* ABOUT THIS EXERCISE
Find every line in the records that holds the string "поршней". Copy each one.

BEGIN

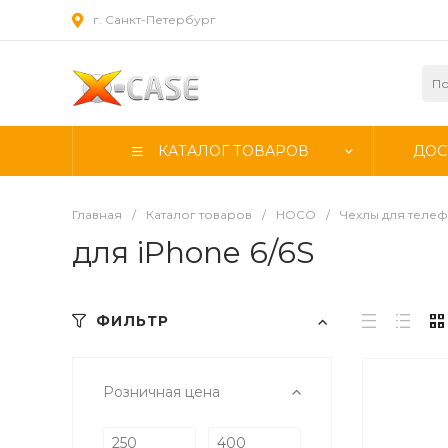
г. Санкт-Петербург
КАТАЛОГ ТОВАРОВ
ДОС
Главная
/
Каталог товаров
/
HOCO
/
Чехлы для теле
для iPhone 6/6S
ФИЛЬТР
Розничная цена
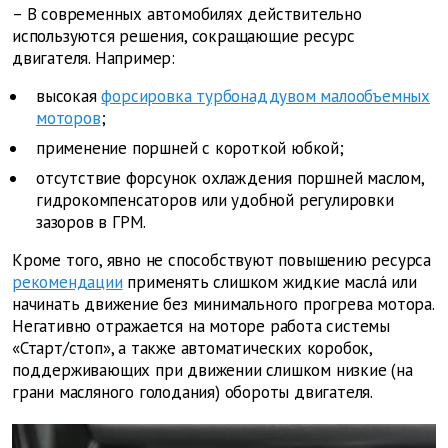
– В современных автомобилях действительно
используются решения, сокращающие ресурс
двигателя. Например:
высокая
форсировка турбонаддувом малообъемных
моторов
;
применение поршней с короткой юбкой;
отсутствие форсунок охлаждения поршней маслом,
гидрокомпенсаторов или удобной регулировки
зазоров в ГРМ.
Кроме того, явно не способствуют повышению ресурса
рекомендации
применять слишком жидкие маслá или
начинать движение без минимального прогрева мотора.
Негативно отражается на моторе работа системы
«Старт/стоп», а также автоматических коробок,
поддерживающих при движении слишком низкие (на
грани масляного голодания) обороты двигателя.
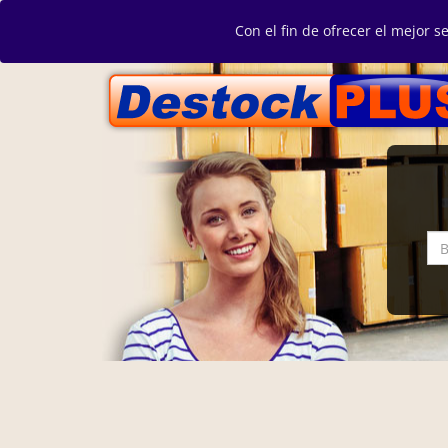
Con el fin de ofrecer el mejor s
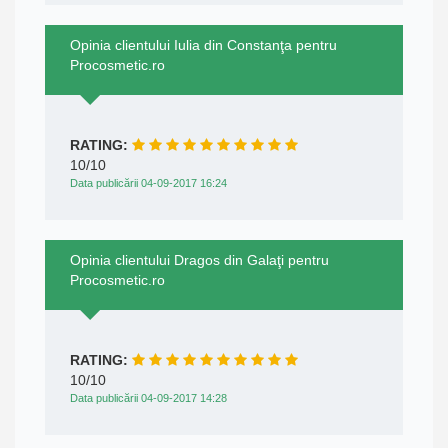
Opinia clientului Iulia din Constanţa pentru
Procosmetic.ro
RATING:
10/10
Data publicării 04-09-2017 16:24
Opinia clientului Dragos din Galaţi pentru
Procosmetic.ro
RATING:
10/10
Data publicării 04-09-2017 14:28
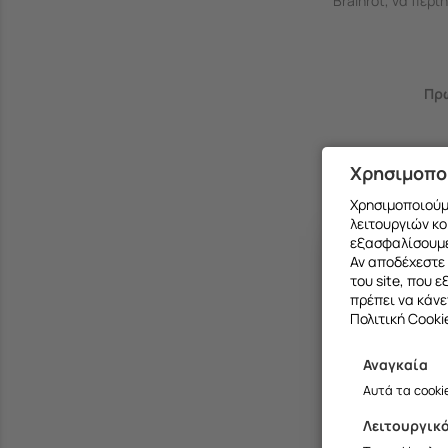
Brainrot, να περ
Πρω
Θήκες με 3
Χρησιμοπο
Χρησιμοποιούμε
λειτουργιών κο
εξασφαλίσουμε
Αν αποδέχεστε 
του site, που 
πρέπει να κάνε
Πολιτική Cooki
Αναγκαία
Αυτά τα cooki
Λειτουργικ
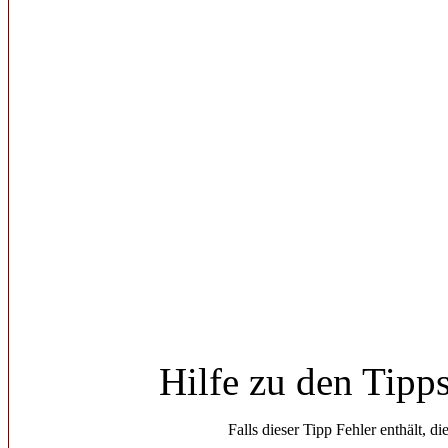
Hilfe zu den Tipp
Falls dieser Tipp Fehler enthält, di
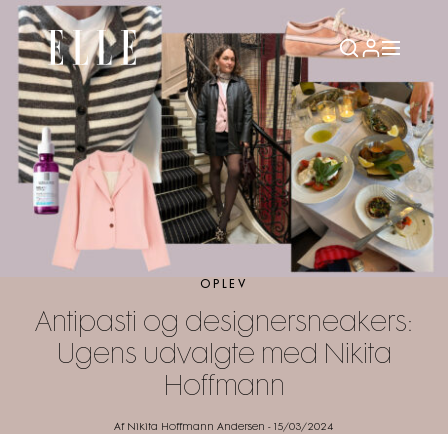
OPLEV
Antipasti og designersneakers:
Ugens udvalgte med Nikita
Hoffmann
Af Nikita Hoffmann Andersen
-
15/03/2024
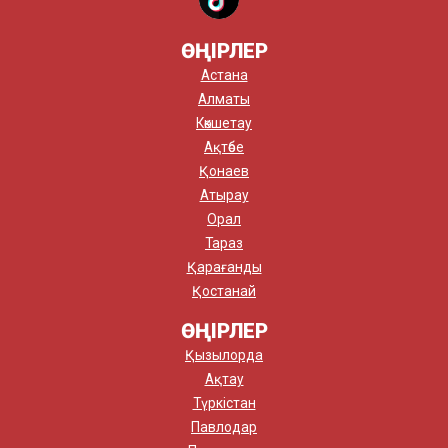
ӨҢІРЛЕР
Астана
Алматы
Көкшетау
Ақтөбе
Қонаев
Атырау
Орал
Тараз
Қарағанды
Қостанай
ӨҢІРЛЕР
Қызылорда
Ақтау
Түркістан
Павлодар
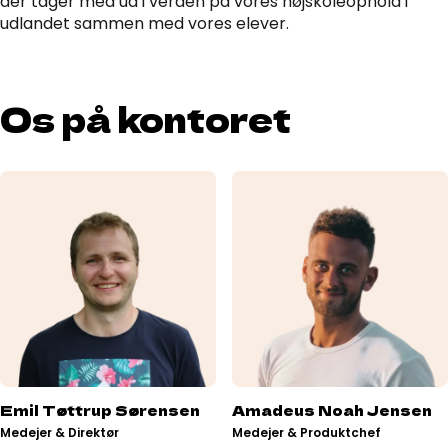
der tager med ud i verden på vores højskoleophold i
udlandet sammen med vores elever.
Os på kontoret
Emil Tøttrup Sørensen
Amadeus Noah Jensen
Medejer & Direktør
Medejer & Produktchef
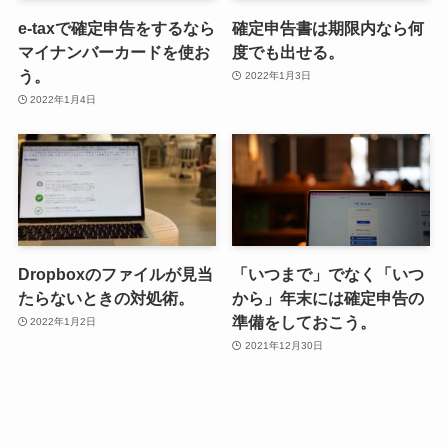
e-taxで確定申告をするなら
確定申告書は期限内なら何
マイナンバーカードを使お
度でも出せる。
う。
2022年1月3日
2022年1月4日
Dropboxのファイルが見当
「いつまで」でなく「いつ
たらないときの対処術。
から」年末には確定申告の
準備をしておこう。
2022年1月2日
2021年12月30日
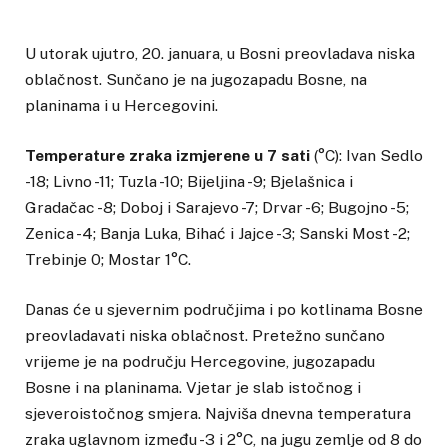
U utorak ujutro, 20. januara, u Bosni preovladava niska
oblačnost. Sunčano je na jugozapadu Bosne, na
planinama i u Hercegovini.
Temperature zraka izmjerene u 7 sati
(°C): Ivan Sedlo
-18; Livno -11; Tuzla -10; Bijeljina -9; Bjelašnica i
Gradačac -8; Doboj i Sarajevo -7; Drvar -6; Bugojno -5;
Zenica -4; Banja Luka, Bihać i Jajce -3; Sanski Most -2;
Trebinje 0; Mostar 1°C.
Danas će u sjevernim područjima i po kotlinama Bosne
preovladavati niska oblačnost. Pretežno sunčano
vrijeme je na području Hercegovine, jugozapadu
Bosne i na planinama. Vjetar je slab istočnog i
sjeveroistočnog smjera. Najviša dnevna temperatura
zraka uglavnom između -3 i 2°C, na jugu zemlje od 8 do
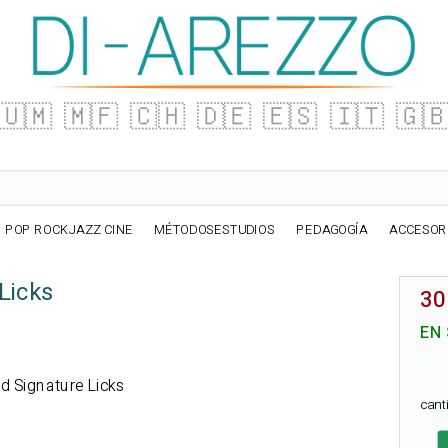
🇺🇲
🇲🇫
🇨🇭
🇩🇪
🇪🇸
🇮🇹
🇬
POP ROCKJAZZ CINE
MÉTODOSESTUDIOS
PEDAGOGÍA
ACCESOR
Licks
30
EN
rd Signature Licks
can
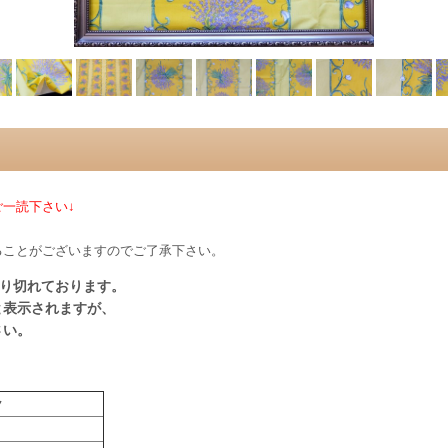
一読下さい↓
ることがございますのでご了承下さい。
売り切れております。
と表示されますが、
さい。
ク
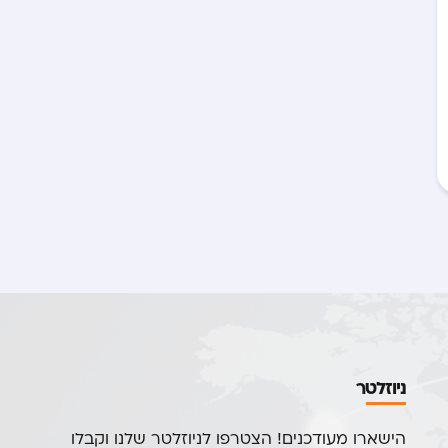
ניוזלטר
הישארו מעודכנים! הצטרפו לניוזלטר שלנו וקבלו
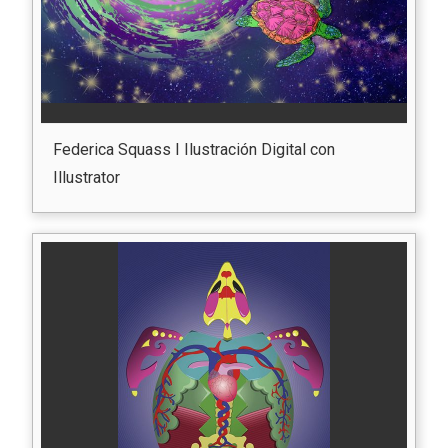
Federica Squass I Ilustración Digital con
Illustrator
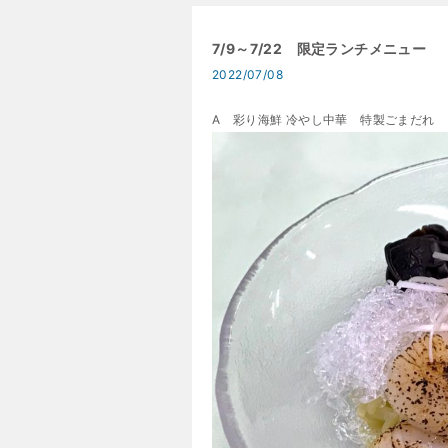
7/9～7/22 限定ランチメニュー
2022/07/08
A 彩り海鮮 冷やし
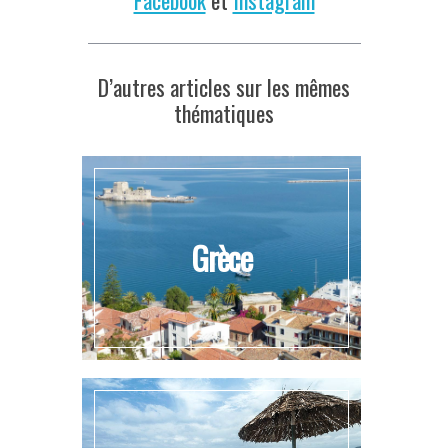
D’autres articles sur les mêmes
thématiques
Grèce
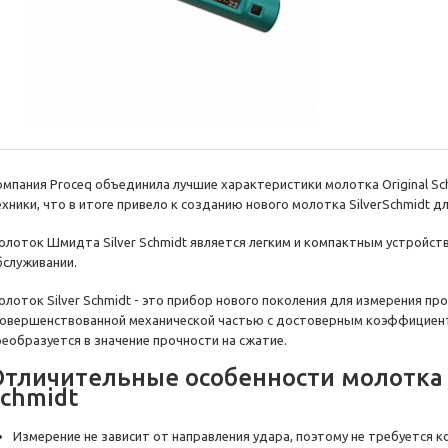
омпания Proceq объединила лучшие характеристики молотка Original S
ехники, что в итоге привело к созданию нового молотка SilverSchmidt д
олоток Шмидта Silver Schmidt является легким и компактным устройств
бслуживании.
олоток Silver Schmidt - это прибор нового поколения для измерения пр
совершенствованной механической частью с достоверным коэффициен
реобразуется в значение прочности на сжатие.
Отличительные особенности молотка 
chmidt
Измерение не зависит от направления удара, поэтому не требуется 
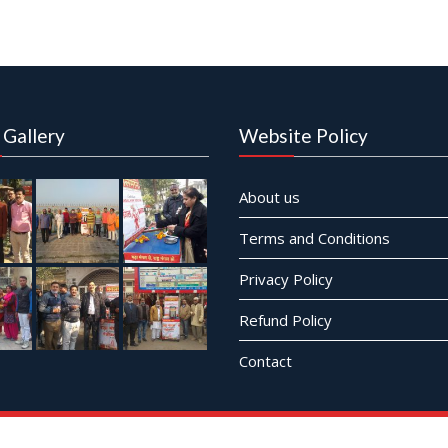
 Gallery
Website Policy
About us
Terms and Conditions
Privacy Policy
Refund Policy
Contact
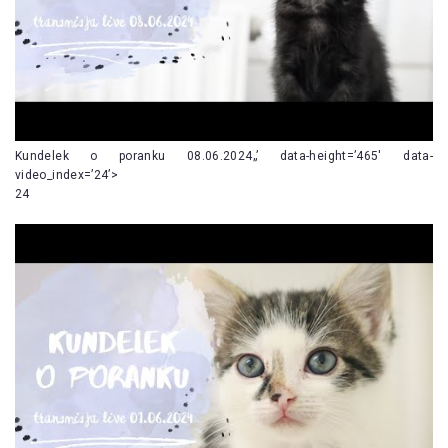
Kundelek o poranku 08.06.2024„’ data-height=’465′ data-
video_index=’24’>
24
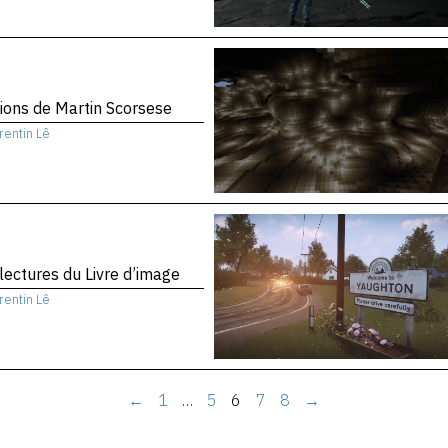
sions de Martin Scorsese
rentin Lê
 lectures du Livre d’image
rentin Lê
←
1
…
5
6
7
8
→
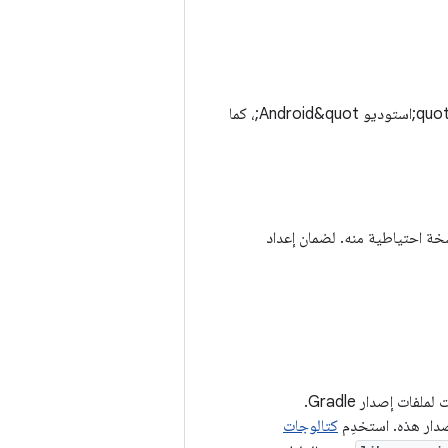
لاستخدام &quot;أداة الترقية&quot;، تأكَّد من أنّ بنية مشروعك تتوافق مع الأداة، ثم شغِّلها من &quot;استوديو Android&quot;، كما
لاحتفاظ بنسخة احتياطية منه. لضمان إعداد
: يعتمد "مساعد الترقية" على التحليل الثابت لملفات إصدار Gradle.
كتالوجات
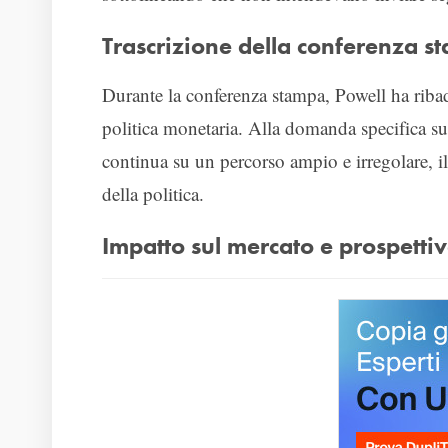
Trascrizione della conferenza s
Durante la conferenza stampa, Powell ha ribadit
politica monetaria. Alla domanda specifica su 
continua su un percorso ampio e irregolare, 
della politica.
Impatto sul mercato e prospettiv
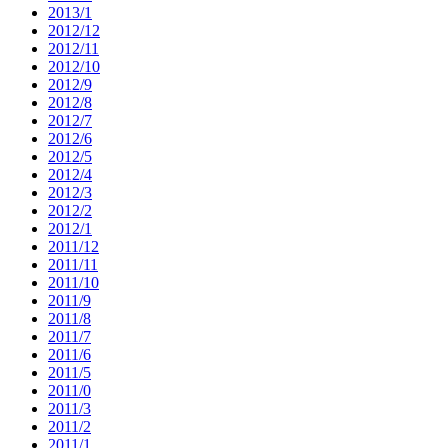
2013/1
2012/12
2012/11
2012/10
2012/9
2012/8
2012/7
2012/6
2012/5
2012/4
2012/3
2012/2
2012/1
2011/12
2011/11
2011/10
2011/9
2011/8
2011/7
2011/6
2011/5
2011/0
2011/3
2011/2
2011/1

END

* EXPECTED ANSWER
применение поршней с короткой юбкой;
отсутствие форсунок охлаждения поршней маслом,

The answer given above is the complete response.